Having a look at the theoretically generated support reactions in Figure 4d–i, all phase transitions (except transition A→B) caused kinks, which can be detected in the trends of the support reactions. The respective kinks can also be found in the experimental data, but can not be clearly localized due to the signal noise, occuring in every real-world measurement. However, theoretically, the final recognition of the contact phase might be made by combining the following aspects:
(a)
the criterion (20) for distinguishing phase A&BA from B&BB (applicable in a restricted way for the experimental data, as Figure 7 shows);
(b)
the phase diagram Figure 8 representing all possible phase cycles;
(c)
the observation that all phase transitions (except transition A→B) lead to kinks in at least one of the support reactions.

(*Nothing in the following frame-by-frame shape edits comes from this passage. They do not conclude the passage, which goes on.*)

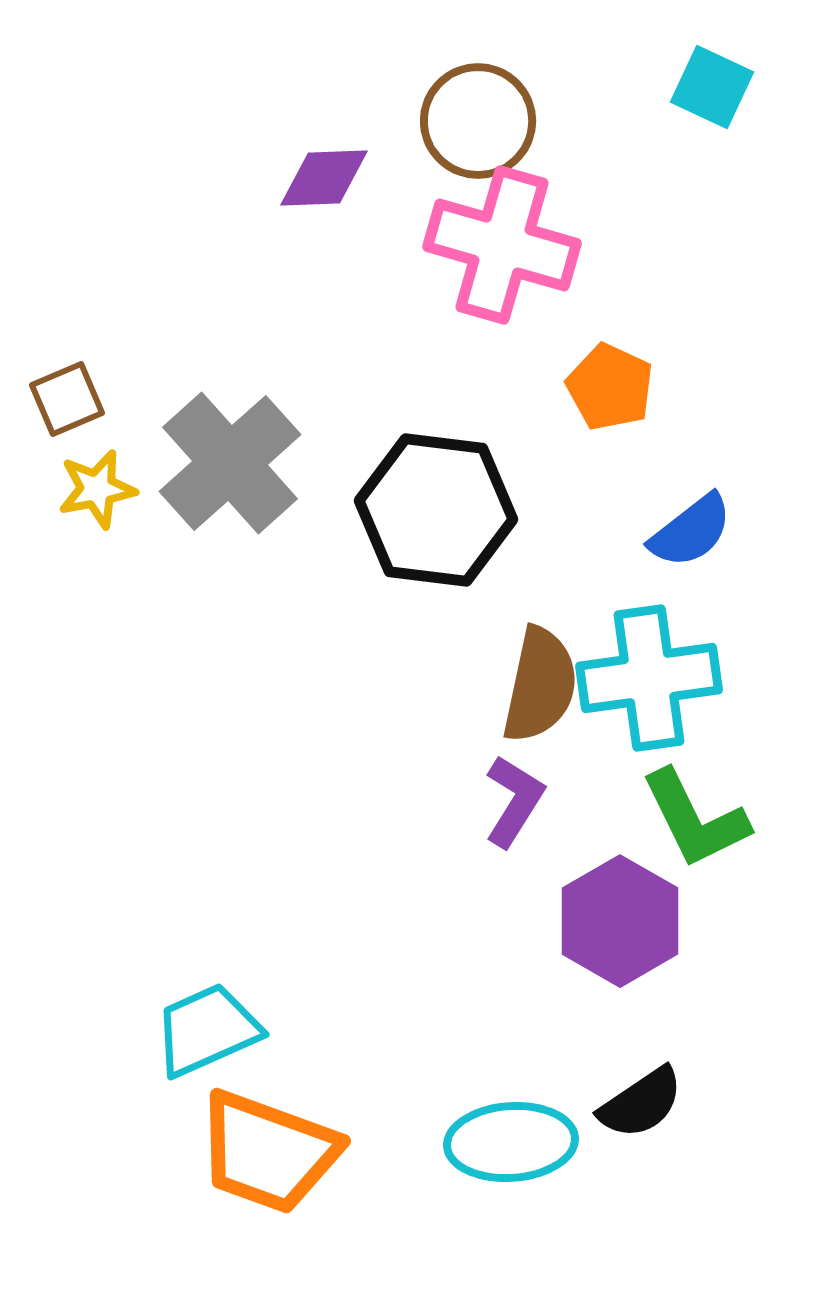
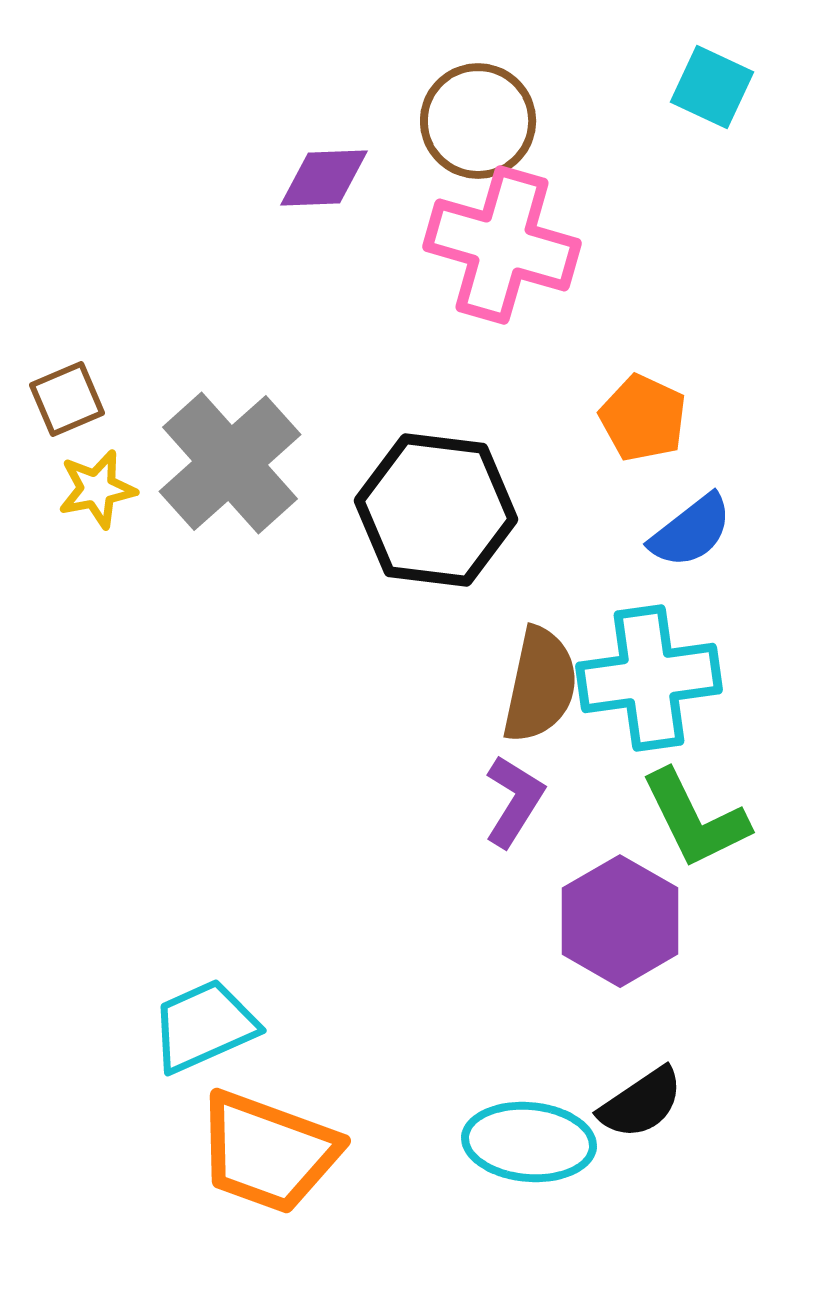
orange pentagon: moved 33 px right, 31 px down
cyan trapezoid: moved 3 px left, 4 px up
cyan ellipse: moved 18 px right; rotated 9 degrees clockwise
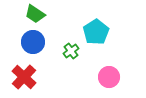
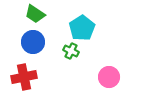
cyan pentagon: moved 14 px left, 4 px up
green cross: rotated 28 degrees counterclockwise
red cross: rotated 35 degrees clockwise
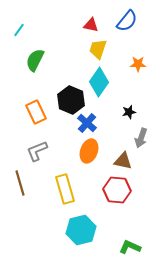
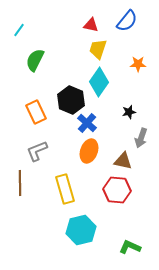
brown line: rotated 15 degrees clockwise
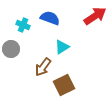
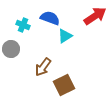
cyan triangle: moved 3 px right, 11 px up
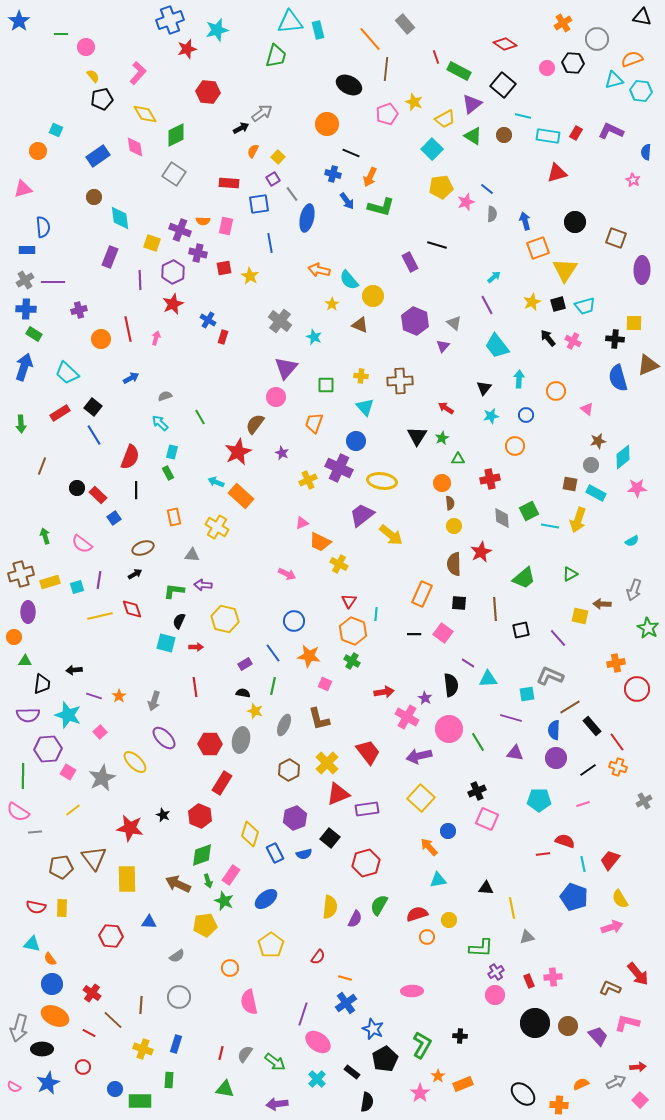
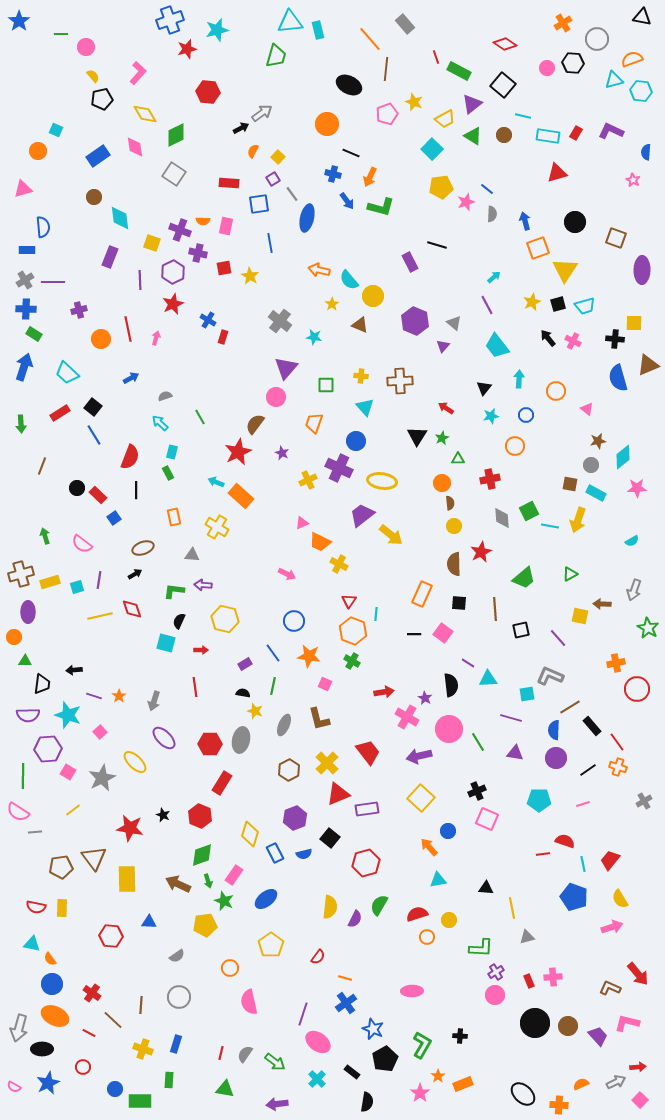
cyan star at (314, 337): rotated 14 degrees counterclockwise
red arrow at (196, 647): moved 5 px right, 3 px down
pink rectangle at (231, 875): moved 3 px right
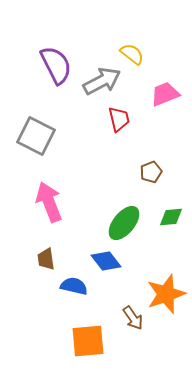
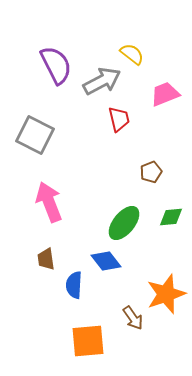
gray square: moved 1 px left, 1 px up
blue semicircle: moved 1 px up; rotated 100 degrees counterclockwise
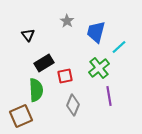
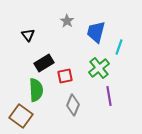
cyan line: rotated 28 degrees counterclockwise
brown square: rotated 30 degrees counterclockwise
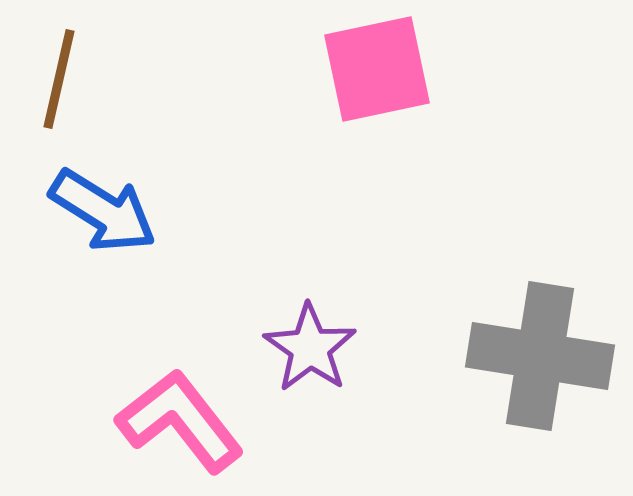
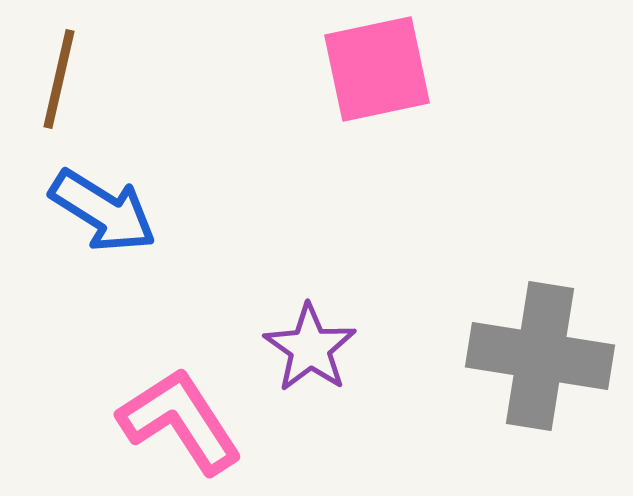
pink L-shape: rotated 5 degrees clockwise
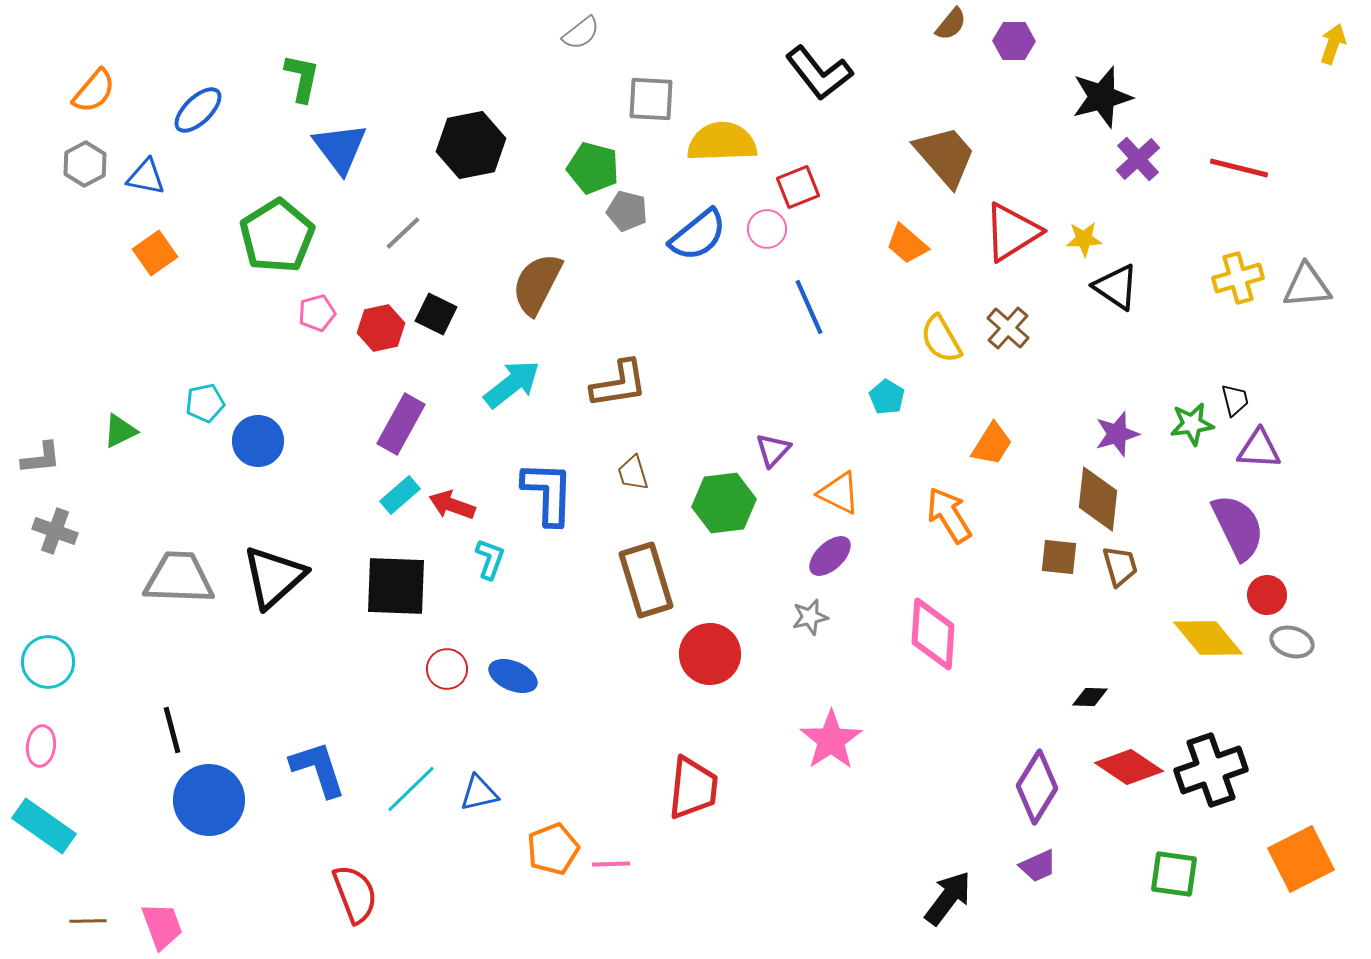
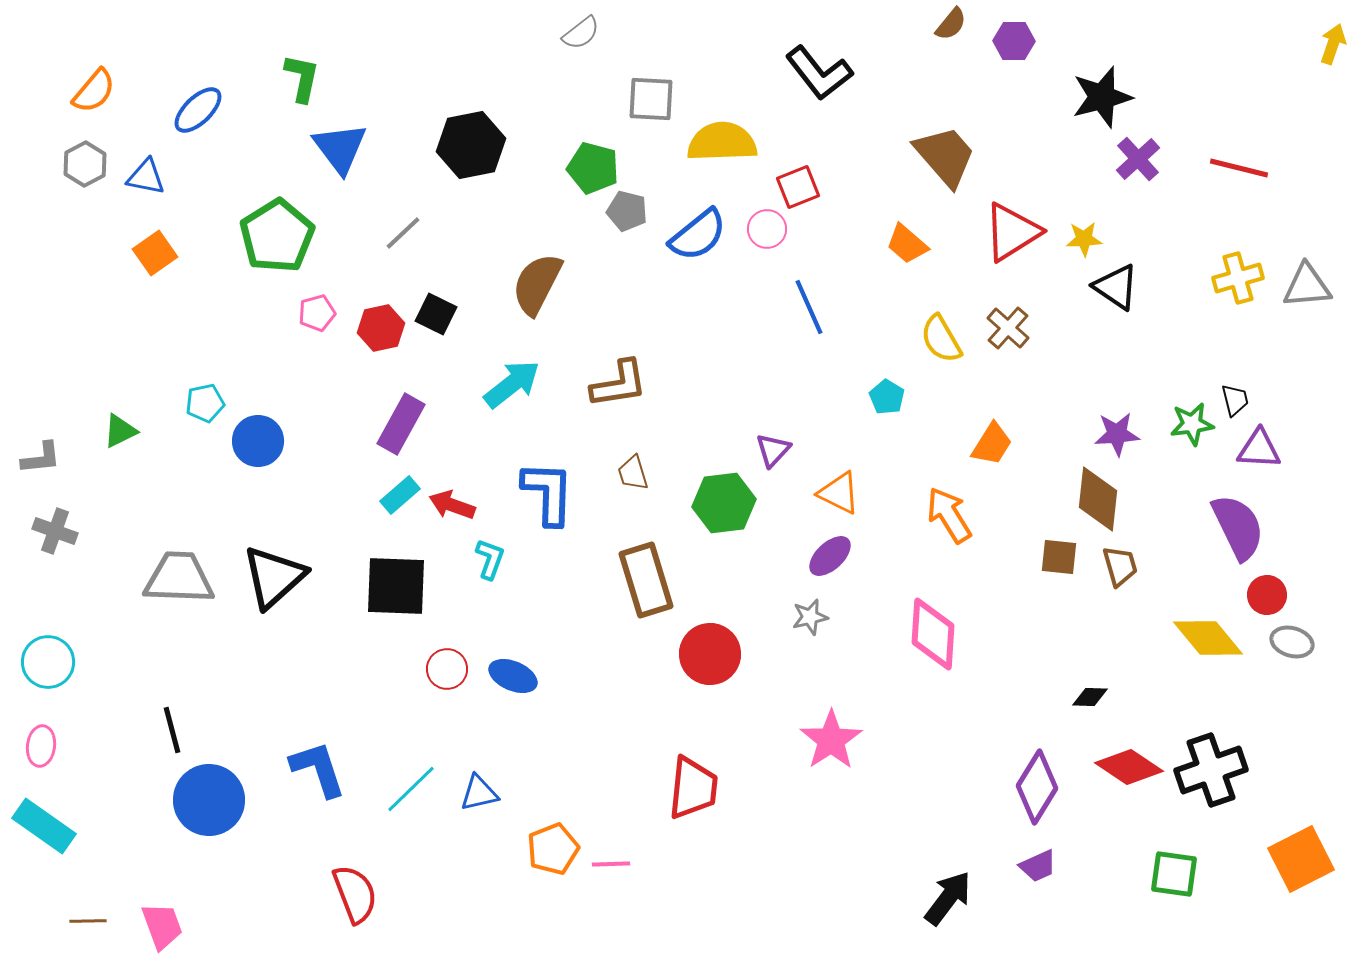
purple star at (1117, 434): rotated 12 degrees clockwise
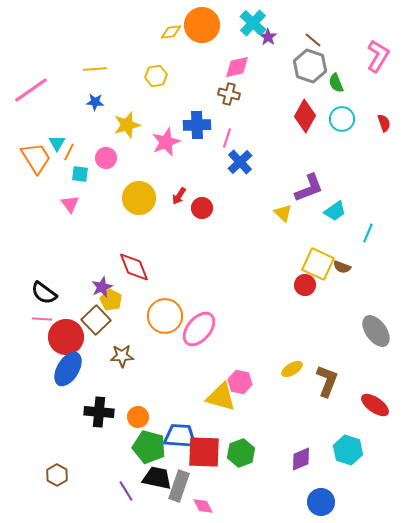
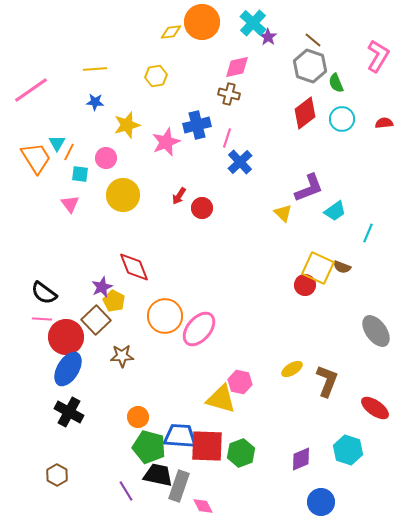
orange circle at (202, 25): moved 3 px up
red diamond at (305, 116): moved 3 px up; rotated 24 degrees clockwise
red semicircle at (384, 123): rotated 78 degrees counterclockwise
blue cross at (197, 125): rotated 12 degrees counterclockwise
yellow circle at (139, 198): moved 16 px left, 3 px up
yellow square at (318, 264): moved 4 px down
yellow pentagon at (111, 300): moved 3 px right, 1 px down
yellow triangle at (221, 397): moved 2 px down
red ellipse at (375, 405): moved 3 px down
black cross at (99, 412): moved 30 px left; rotated 24 degrees clockwise
red square at (204, 452): moved 3 px right, 6 px up
black trapezoid at (157, 478): moved 1 px right, 3 px up
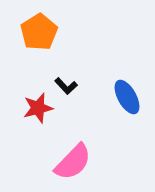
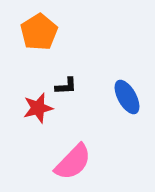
black L-shape: rotated 50 degrees counterclockwise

In theory, the criterion (20) can be used to determine the initial contact phase right after detecting the first contact. Within the present paper, the initial contact is always in phase A. Then, according to Figure 8b, there are only three options: the contact either remains in phase A or it changes into phase B or BA. The transition A→B might not necessarily lead to a kink in the support reactions but either way it could be detected using the criterion (20). According to the simulation results, the transition A→BA causes a kink in at least one of the support reactions, which indicates a phase transition. In this case, the criterion (20) could be used in order to distinguish phase B from BA. The idea of contact phase identification is, that in each phase, there is a maximum of two subsequent phases, which can always be distinguished using the criterion (20) (see Figure 8b). Thus, knowing the current contact phase, it is always possible to determine the subsequent phase by evaluating kinks in the support reactions and exploiting (20). In this way, our reconstruction algorithm is adapted to identify and discard the orange points in Figure 6. It can be assumed that the phase diagram in Figure 8b is not only valid if the object is composed of two parabolas, as considered here, but might also be generalized for objects composed of any two strictly convex contours. However, so far the presented procedure applies only for the idealized model. It remains to be clarified whether the kinks in the experimental support reactions Figure 4d–i can be sufficiently accurately localized using appropriate signal processing or even artificial intelligence and whether the peaks in the experimental data in Figure 7 can be exploited to distinguish between phase A&BA and B&BB. Of course, this might be facilitated by the use of sensors with enhanced resolution.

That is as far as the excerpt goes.